Men in Black Kim Jong-Un Menyita Perhatian Warga Singapura

Pemimpin Korea Utara Kim Jong-Un mengunjungi hotel Marina Bay Sands di Singapura, Senin (11/6/2018). - Reuters/Edgar Su
11 Juni 2018 21:25 WIB Nugroho Nurcahyo News Share :
Adplus Tokopedia

Harianjogja.com, JOGJA-Pemimpin Tertinggi Korea Utara Kim Jong-Un telah tiba di Singapura pada Minggu (10/6/2018) untuk menghadiri pertemuan tingkat tinggi bersejarah dengan Presiden AS Donald Trump. Pengawalan ketat para pria berjas yang harus berjogging mengikuti mobil yang mengantarKim Jong-un menyita perhatian warga Singapura.

Para pengawal terlihat mengapit limosin Mercedes-Benz Kim saat melaju ke St Regis Hotel di Singapura pada Minggu. Di hari yang sama, Trump tiba di Singapura kemudian setelah menghadiri pertemuan G7 yang dihadiri para pemimpin dunia di Kanada.

Para pengawal Kim Jong-un yang mengapit mobil Kim pernah menarik perhatian dunia pada April, saat pertemuan puncak antar-Korea dengan Presiden Korea Selatan, Moon Jae In. Sebanyak 12-pria, masing-masing mengenakan setelan hitam dan dasi bergaris biru dan putih, dipilih untuk mengawal. Kendati berbaju necis, mereka memiliki keterampilan kemiliteran seperti menembak dan seni bela diri serta kebugaran fisik yang prima. Demikian Agence France-Presse melaporkan seperti dikutip Time.

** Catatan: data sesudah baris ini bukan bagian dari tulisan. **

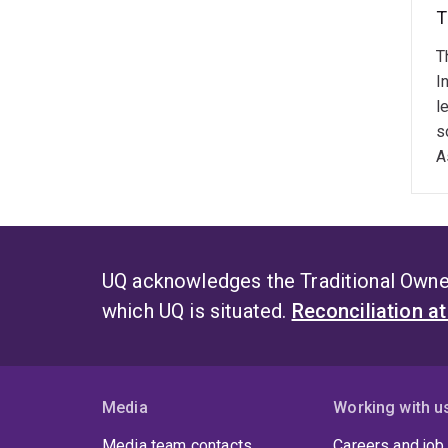
T
T
I
l
s
A
UQ acknowledges the Traditional Owner
which UQ is situated.
Reconciliation a
Media
Working with u
Media team contacts
Careers and job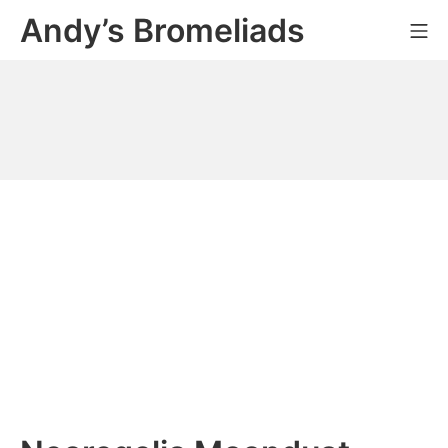
Skip
Andy’s Bromeliads
Mo
to
content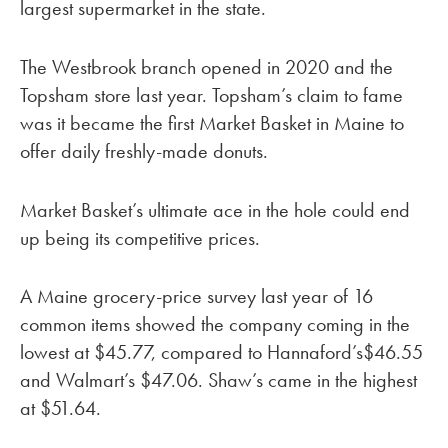
largest supermarket in the state.
The Westbrook branch opened in 2020 and the
Topsham store last year. Topsham’s claim to fame
was it became the first Market Basket in Maine to
offer daily freshly-made donuts.
Market Basket’s ultimate ace in the hole could end
up being its competitive prices.
A Maine grocery-price survey last year of 16
common items showed the company coming in the
lowest at $45.77, compared to Hannaford’s$46.55
and Walmart’s $47.06. Shaw’s came in the highest
at $51.64.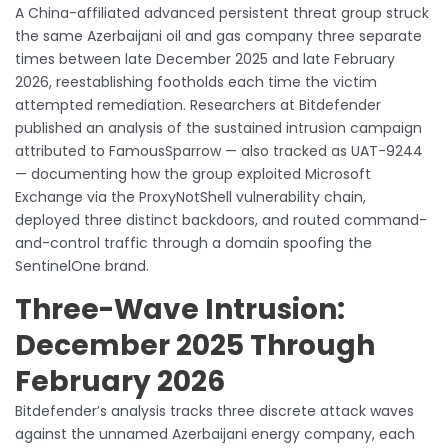
A China-affiliated advanced persistent threat group struck
the same Azerbaijani oil and gas company three separate
times between late December 2025 and late February
2026, reestablishing footholds each time the victim
attempted remediation. Researchers at Bitdefender
published an analysis of the sustained intrusion campaign
attributed to FamousSparrow — also tracked as UAT-9244
— documenting how the group exploited Microsoft
Exchange via the ProxyNotShell vulnerability chain,
deployed three distinct backdoors, and routed command-
and-control traffic through a domain spoofing the
SentinelOne brand.
Three-Wave Intrusion:
December 2025 Through
February 2026
Bitdefender’s analysis tracks three discrete attack waves
against the unnamed Azerbaijani energy company, each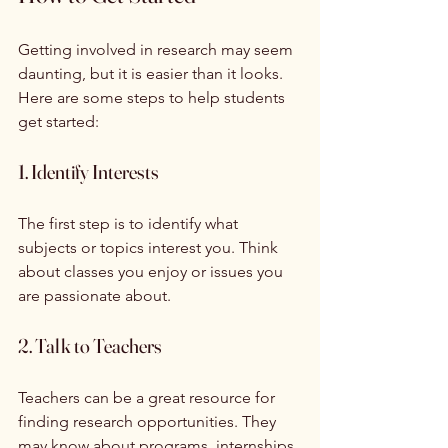
Getting involved in research may seem 
daunting, but it is easier than it looks. 
Here are some steps to help students 
get started:
1. Identify Interests
The first step is to identify what 
subjects or topics interest you. Think 
about classes you enjoy or issues you 
are passionate about. 
2. Talk to Teachers
Teachers can be a great resource for 
finding research opportunities. They 
may know about programs, internships, 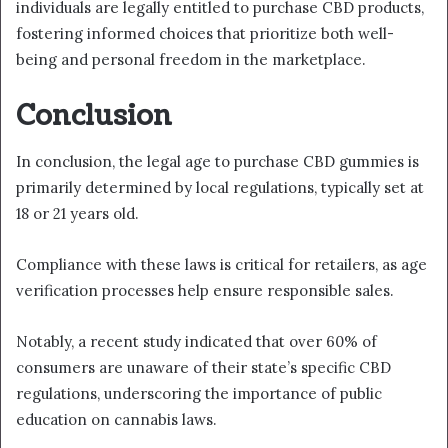
individuals are legally entitled to purchase CBD products,
fostering informed choices that prioritize both well-
being and personal freedom in the marketplace.
Conclusion
In conclusion, the legal age to purchase CBD gummies is
primarily determined by local regulations, typically set at
18 or 21 years old.
Compliance with these laws is critical for retailers, as age
verification processes help ensure responsible sales.
Notably, a recent study indicated that over 60% of
consumers are unaware of their state’s specific CBD
regulations, underscoring the importance of public
education on cannabis laws.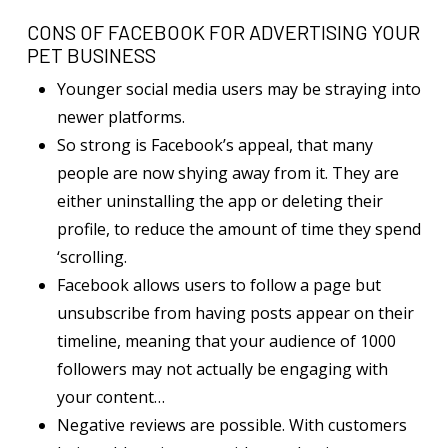
CONS OF FACEBOOK FOR ADVERTISING YOUR
PET BUSINESS
Younger social media users may be straying into
newer platforms.
So strong is Facebook’s appeal, that many
people are now shying away from it. They are
either uninstalling the app or deleting their
profile, to reduce the amount of time they spend
‘scrolling.
Facebook allows users to follow a page but
unsubscribe from having posts appear on their
timeline, meaning that your audience of 1000
followers may not actually be engaging with
your content…
Negative reviews are possible. With customers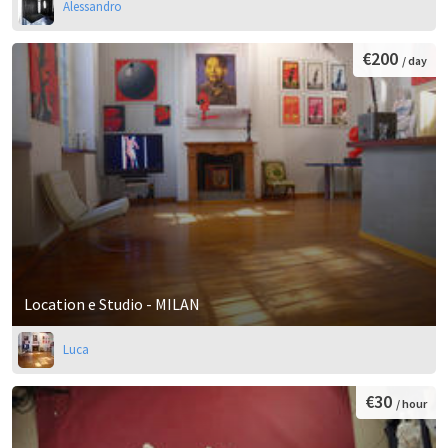
Alessandro
€200
/ day
Location e Studio - MILAN
Luca
€30
/ hour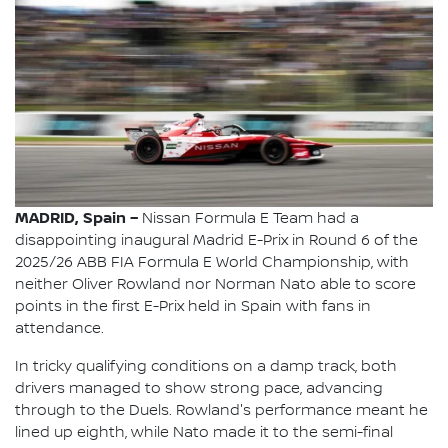
MADRID, Spain –
Nissan Formula E Team had a
disappointing inaugural Madrid E-Prix in Round 6 of the
2025/26 ABB FIA Formula E World Championship, with
neither Oliver Rowland nor Norman Nato able to score
points in the first E-Prix held in Spain with fans in
attendance.
In tricky qualifying conditions on a damp track, both
drivers managed to show strong pace, advancing
through to the Duels. Rowland's performance meant he
lined up eighth, while Nato made it to the semi-final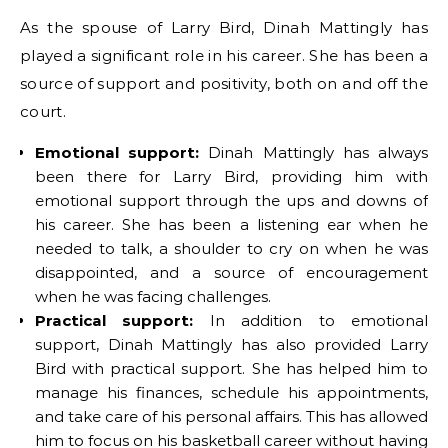
As the spouse of Larry Bird, Dinah Mattingly has
played a significant role in his career. She has been a
source of support and positivity, both on and off the
court.
Emotional support:
Dinah Mattingly has always
been there for Larry Bird, providing him with
emotional support through the ups and downs of
his career. She has been a listening ear when he
needed to talk, a shoulder to cry on when he was
disappointed, and a source of encouragement
when he was facing challenges.
Practical support:
In addition to emotional
support, Dinah Mattingly has also provided Larry
Bird with practical support. She has helped him to
manage his finances, schedule his appointments,
and take care of his personal affairs. This has allowed
him to focus on his basketball career without having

Reuters melaporkan, dalam kunjungannya ke Singapura, Kim menyiapkan penjagaan keamanan yang ekstra tinggi termasuk membawa tiga pesawat dan konvoi kendaraan lapis baja. Tempat-tempat pertemuan dan perjalanan dilindungi oleh polisi Singapura. Sejumlah barikade dibentangkan memisahkan trotoar dengan jalan yang akan dilewati Jong-Un.

"Penjagaan keamanan untuk Kim Jong Un lebih ketat dibanding tamu VIP lainnya," kata Kim Doo-hyun, seorang profesor di Korea National Sport University, kepada Reuters. "Bisa saya katakan, Korea Utara lebih rewel meminta lebih banyak permintaan ke Singapura daripada yang dilakukan Amerika Serikat dalam hal keamanan."

Trump dan Kim akan bertemu pada Selasa (12/6/2018) di Hotel Capella di Pulau Sentosa Singapura. Ini akan menjadi pertemuan pertama antara Presiden AS dan seorang pemimpin Korea Utara. AS berharap dapat membujuk Korea Utara agar melepaskan senjata nuklirnya dengan kompensasi pencabutan dan bantuan atas sanksi yang selama ini dijatuhkan kepada Korut.